# rack and roll roof racks any good? any other roof racks??



## hobiehead (Jun 8, 2013)

hey guys  ive just bought myself a hobie outback as i do most of my fishing by myself i load the yak onto the car .... and at 30kg its not all that easy!! im looking at buying a roof rack system called rack and roll where a bar extends off your current roof racks so you can lift half the weight and simply push it on. now ive tried to source info on people who have them watching videos on you tube and well can really find much at all. has anyone got these and or know of any other roof racks or other ways i can load the yak without such an effort! thanks guys any help would be great  tight lines!


----------



## Guest (Jun 11, 2013)




----------



## robsea (Apr 7, 2010)

I've been using a rack n roll for over a couple of years now for loading my Revo on most occasions. I attach it to the rear rack and place Kayak beside the car. I lift the back and place it on the extended bar. Whilst in that position i walk to the front and lift i it and simply manouevre the yak onto both racks. A non-slip pad of dense foam is useful on ashphalt or concrete surfaces to prevent the yak from sliding forward as you lift the rear end.

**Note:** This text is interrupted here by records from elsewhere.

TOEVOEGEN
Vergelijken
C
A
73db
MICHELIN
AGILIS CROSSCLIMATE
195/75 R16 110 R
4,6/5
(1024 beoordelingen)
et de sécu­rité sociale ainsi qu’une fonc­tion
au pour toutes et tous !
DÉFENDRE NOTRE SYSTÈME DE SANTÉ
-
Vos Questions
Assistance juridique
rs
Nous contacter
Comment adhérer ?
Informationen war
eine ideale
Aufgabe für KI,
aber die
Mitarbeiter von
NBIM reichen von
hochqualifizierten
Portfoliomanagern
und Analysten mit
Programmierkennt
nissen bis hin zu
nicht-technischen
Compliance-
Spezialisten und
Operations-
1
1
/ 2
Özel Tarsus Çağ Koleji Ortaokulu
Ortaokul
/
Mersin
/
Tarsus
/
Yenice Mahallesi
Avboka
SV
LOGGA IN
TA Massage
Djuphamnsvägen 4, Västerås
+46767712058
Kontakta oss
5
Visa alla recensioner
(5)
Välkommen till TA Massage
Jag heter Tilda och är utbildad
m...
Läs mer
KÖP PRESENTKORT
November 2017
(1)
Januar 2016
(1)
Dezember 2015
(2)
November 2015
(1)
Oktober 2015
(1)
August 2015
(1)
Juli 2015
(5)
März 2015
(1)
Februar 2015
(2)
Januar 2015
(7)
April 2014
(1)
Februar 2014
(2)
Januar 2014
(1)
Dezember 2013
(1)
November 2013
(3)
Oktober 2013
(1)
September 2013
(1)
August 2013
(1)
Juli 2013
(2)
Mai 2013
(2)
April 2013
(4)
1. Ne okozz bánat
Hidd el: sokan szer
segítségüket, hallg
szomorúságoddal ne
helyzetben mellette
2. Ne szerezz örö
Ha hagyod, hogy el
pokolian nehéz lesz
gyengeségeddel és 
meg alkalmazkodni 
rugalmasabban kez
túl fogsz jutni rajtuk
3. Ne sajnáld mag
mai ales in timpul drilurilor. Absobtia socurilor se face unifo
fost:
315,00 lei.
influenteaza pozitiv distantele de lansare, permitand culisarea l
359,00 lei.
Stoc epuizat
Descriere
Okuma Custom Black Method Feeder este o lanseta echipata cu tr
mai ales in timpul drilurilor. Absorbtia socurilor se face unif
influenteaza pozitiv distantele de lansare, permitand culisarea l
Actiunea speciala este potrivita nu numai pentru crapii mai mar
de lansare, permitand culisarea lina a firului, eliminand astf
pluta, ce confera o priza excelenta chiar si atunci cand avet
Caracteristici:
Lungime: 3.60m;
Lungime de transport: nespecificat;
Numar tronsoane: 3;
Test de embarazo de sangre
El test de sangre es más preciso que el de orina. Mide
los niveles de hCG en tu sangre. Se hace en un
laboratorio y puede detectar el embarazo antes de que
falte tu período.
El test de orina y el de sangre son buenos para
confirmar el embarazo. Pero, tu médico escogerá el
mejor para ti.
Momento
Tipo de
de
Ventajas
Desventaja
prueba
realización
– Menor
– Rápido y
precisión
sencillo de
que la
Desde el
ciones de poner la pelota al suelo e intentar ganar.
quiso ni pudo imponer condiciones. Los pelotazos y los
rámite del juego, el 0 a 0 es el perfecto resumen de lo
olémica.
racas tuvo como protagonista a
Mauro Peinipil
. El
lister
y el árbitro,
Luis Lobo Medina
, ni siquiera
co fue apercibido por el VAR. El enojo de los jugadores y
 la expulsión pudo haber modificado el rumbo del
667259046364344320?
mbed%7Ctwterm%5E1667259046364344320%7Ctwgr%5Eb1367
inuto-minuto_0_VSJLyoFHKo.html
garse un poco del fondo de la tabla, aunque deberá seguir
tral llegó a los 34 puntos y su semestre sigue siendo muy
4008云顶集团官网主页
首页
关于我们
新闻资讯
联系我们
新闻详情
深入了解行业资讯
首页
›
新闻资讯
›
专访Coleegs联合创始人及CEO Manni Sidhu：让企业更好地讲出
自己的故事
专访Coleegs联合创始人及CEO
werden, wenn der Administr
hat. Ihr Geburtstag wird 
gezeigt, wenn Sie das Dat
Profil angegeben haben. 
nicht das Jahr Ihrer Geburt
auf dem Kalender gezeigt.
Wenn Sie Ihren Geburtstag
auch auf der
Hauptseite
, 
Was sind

The system is simple. The rackn roll clips to the existing roof rack.It is easy to store, easy to affix and to detach. It comes with a felt type pad that is placed on the roof when affixing and removing the gizmo to prevent scratches.

My Hobie dealer actually demonstrated it to me on my car before i purchased it. That was a good idea. For an Outback it would be ideal.

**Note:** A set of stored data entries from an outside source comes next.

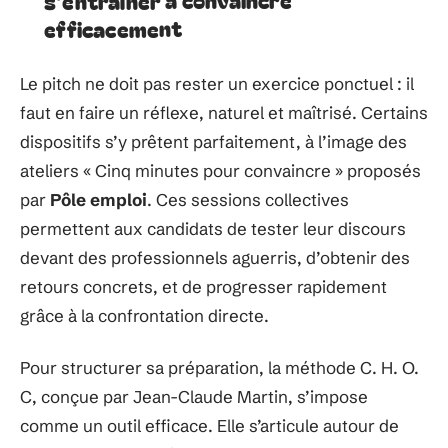
efficacement
Le pitch ne doit pas rester un exercice ponctuel : il
faut en faire un réflexe, naturel et maîtrisé. Certains
dispositifs s’y prêtent parfaitement, à l’image des
ateliers « Cinq minutes pour convaincre » proposés
par
Pôle emploi
. Ces sessions collectives
permettent aux candidats de tester leur discours
devant des professionnels aguerris, d’obtenir des
retours concrets, et de progresser rapidement
grâce à la confrontation directe.
Pour structurer sa préparation, la méthode C. H. O.
C, conçue par Jean-Claude Martin, s’impose
comme un outil efficace. Elle s’articule autour de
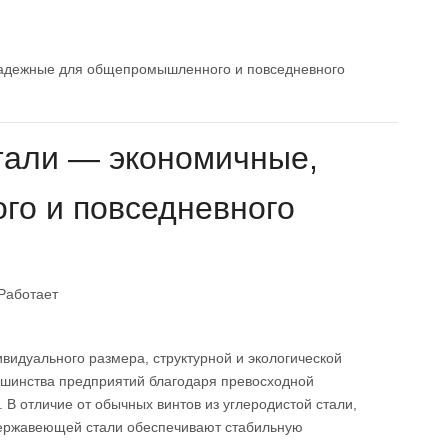
 надежные для общепромышленного и повседневного
тали — экономичные,
го и повседневного
Работает
видуального размера, структурной и экологической
ьшинства предприятий благодаря превосходной
В отличие от обычных винтов из углеродистой стали,
 нержавеющей стали обеспечивают стабильную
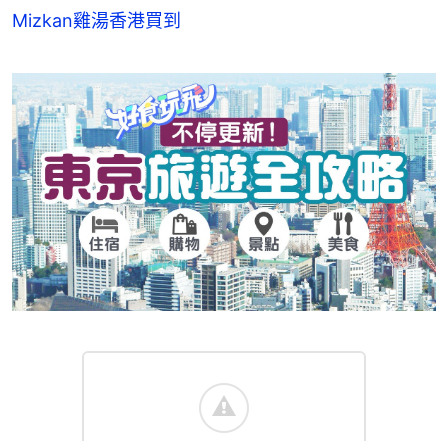
Mizkan雞湯香港買到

DIY alternatives exist using various methods to attach an extendable tent pole or bar but I have never regretted the RnR.

cheers

rob


----------



## Dodge (Oct 12, 2005)

robsea said:


> DIY alternatives exist using various methods to attach an extendable tent pole or bar but I have never regretted the RnR.


DIY suggestions

viewtopic.php?f=95&t=2798

viewtopic.php?f=95&t=20590


----------



## CET (Dec 19, 2012)

When I, with my other half went to a show recently, they were demonstrating a hydraulic lift system where you load the kayak on the cradle, strap it on and it has lifters to assist in putting it up onto the roof.

My wife must have had a stroke of madness, because she offered to buy me one.

However I turned down her offer, madness must have been catching, because there are lots of times when side loading a yak is not possible, where I live anyway.

In the metro area most of the beaches are blocked to vehicles, only being accessible via a car park with parallel parking, ie someone is, or may be parked along side you. This makes the side loading of a kayak impossible.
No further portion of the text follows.